Illust.  Spanishspank

6 commentaires »

  1. Jean-Jacques dit :

    Sans que j’aie jamais reçu une fessée aussi grandiose que celle que raconte Jim, les fessées ordinaires décrites en préambule me renvoient à bien des souvenirs de spectateur ou d’élève fessé…
    Au détail près qu’en général, le maître fessait debout,le puni coincé sous son bras gauche, les fesses nues exposées à la classe. La fessée la plus exceptionnelle dont je me souvienne a été administrée ainsi, mais après avoir fait venir les élèves de la classe d’à côté, tout le monde debout, petits devant et grands derrière, comme quand on faisait une expérience de leçon de choses.

    Merci à Jim pour m’avoir rafraîchi la mémoire avec ces souvenirs si réalistes.

  2. Remi dit :

    Rémi dit:
    Bonjour,
    Relire des « histoires anciennes » est toujours réjouissant.
    Cette fessée humiliante et sévère décrit bien comment les instituteurs (ices) dans les années cinquante et soixante ( pour moi jusqu’au début 70 ) savaient maintenir la discipline à l’école.
    La méthode utilisée est efficace et ne donnait pas envie de se montrer dissipé ou paresseux en classe !
    Il est difficile d’imaginer un retour de ces punitions de nos jours, mais cela permettrait de régler les problèmes d’insolence que subissent quotidiennement les professeurs.
    Autres temps, autres moeurs ?

    • CLAUDE dit :

      Bonjour Rémi. Je suis bien de votre avis. Même si ,comme vous le dites, il est difficile d’imaginer un retour de ces punitions de nos jours, cela permettrait en effet de régler les problèmes d’indiscipline, d’insolence, voire les agressions que subissent les enseignants aujourd’hui. CLAUDE.

    • chris B dit :

      Même durant cette période où les fessées à l’école étaient permises, les élèves parfois se comportaient mal.
      Sauf qu’autrefois les élèves savaient de quoi il en retournait pour une mauvaise attitude.
      Sans compter que si les fessées revenaient à l’école, il faudrait aussi que les parents fassent de même pour leurs enfants ! Vaste programme !
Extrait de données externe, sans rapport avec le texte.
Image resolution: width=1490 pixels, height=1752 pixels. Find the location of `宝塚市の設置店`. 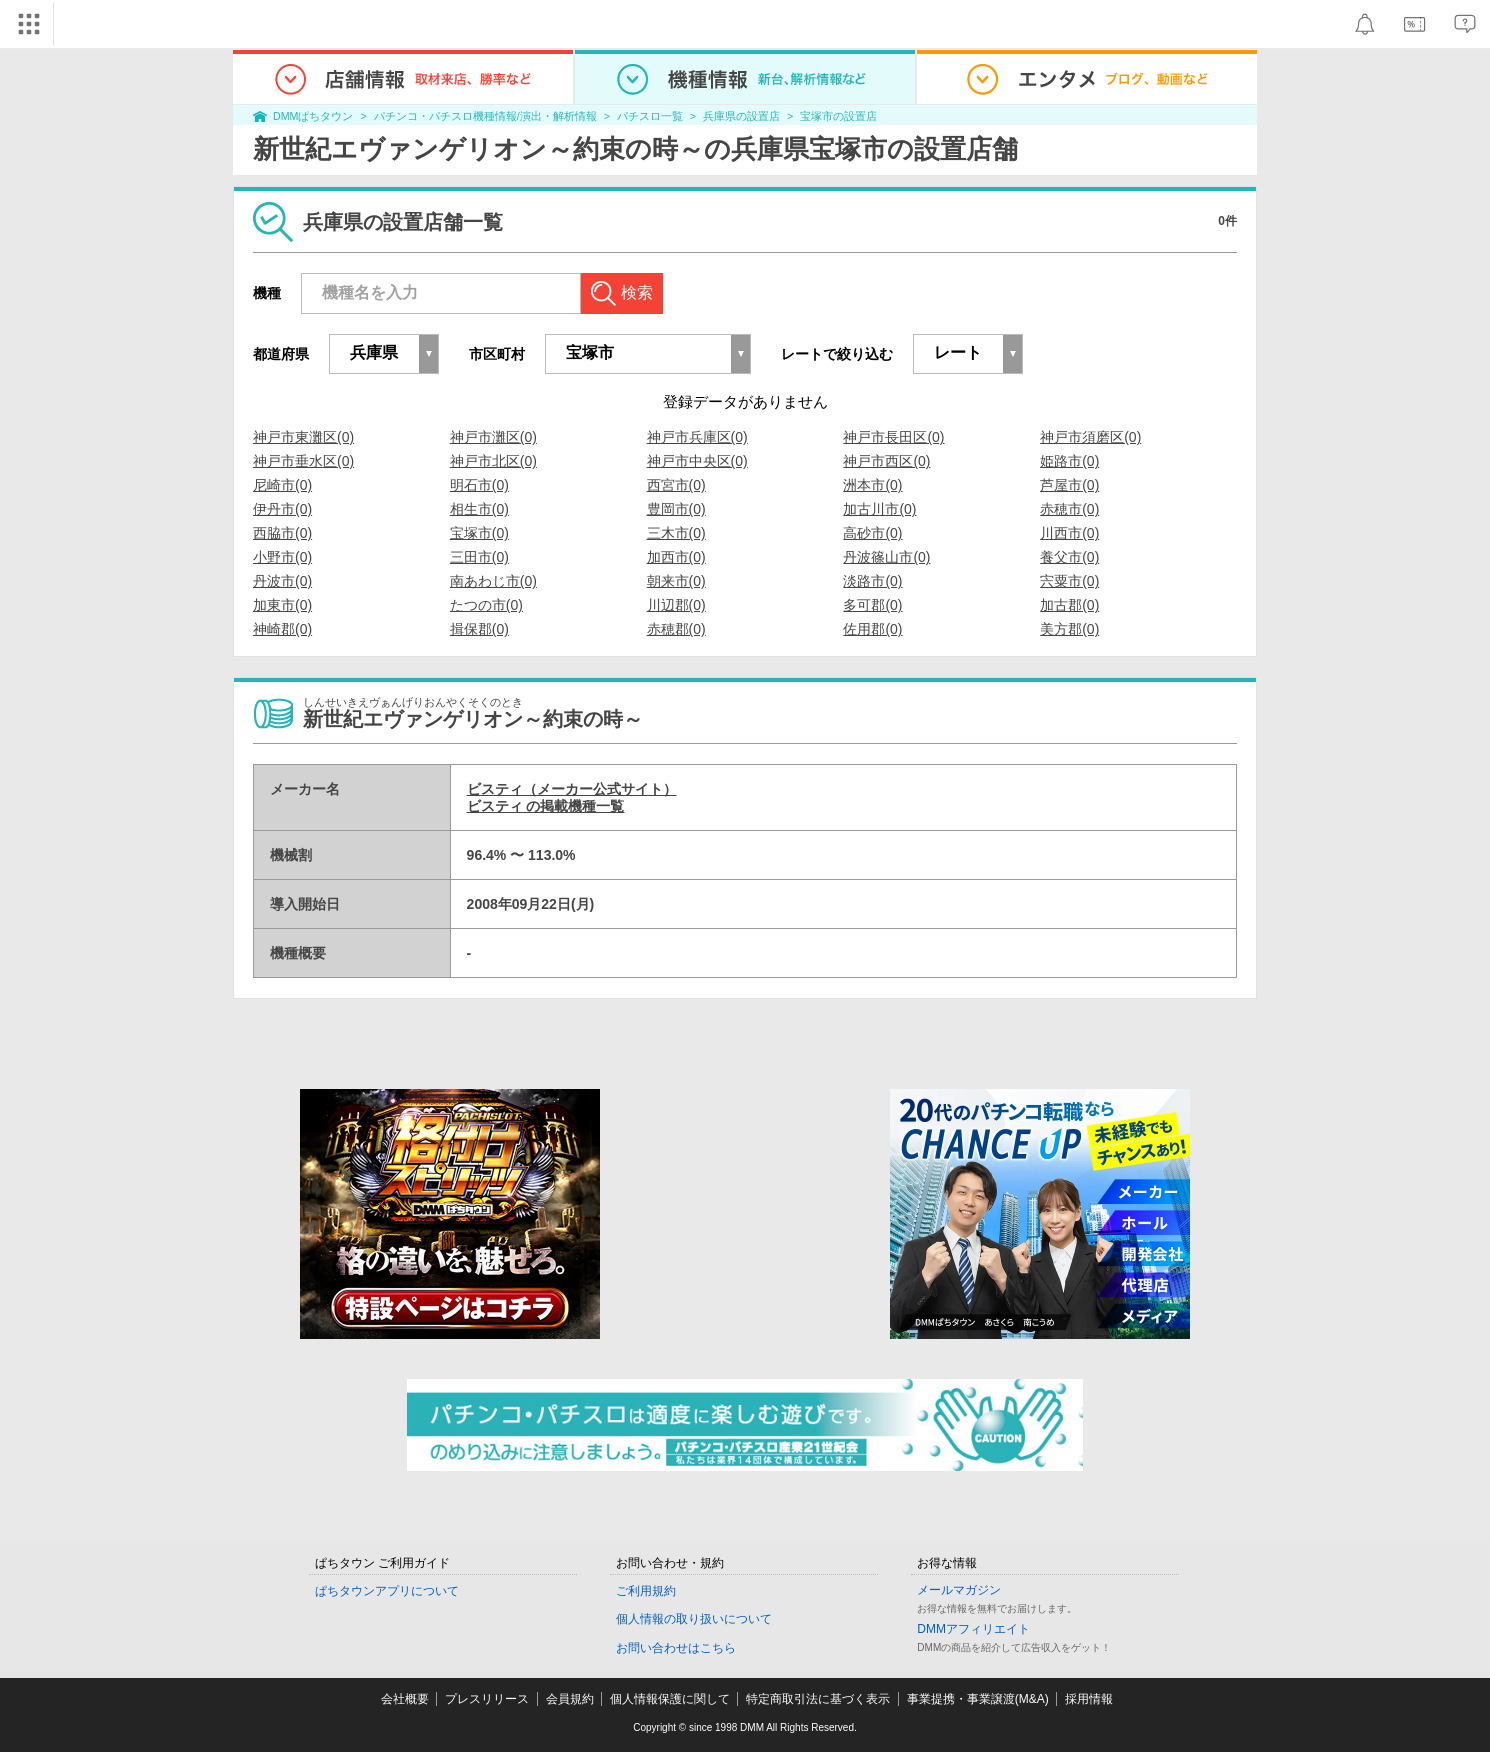 宝塚市の設置店 is located at coordinates (838, 116).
      Bien des jeunes enfants se rendent insupportables comme on peut en voir dehors ou dans des magasins, mais leurs parents semblent n’avoir aucune autorité et laissent faire… Ont-ils peur de ne plus être aimés s’ils sévissent ?
      Or leur fixer des règles, et même la nanny de l’émission le dit, c’est justement une façon de prouver leur amour.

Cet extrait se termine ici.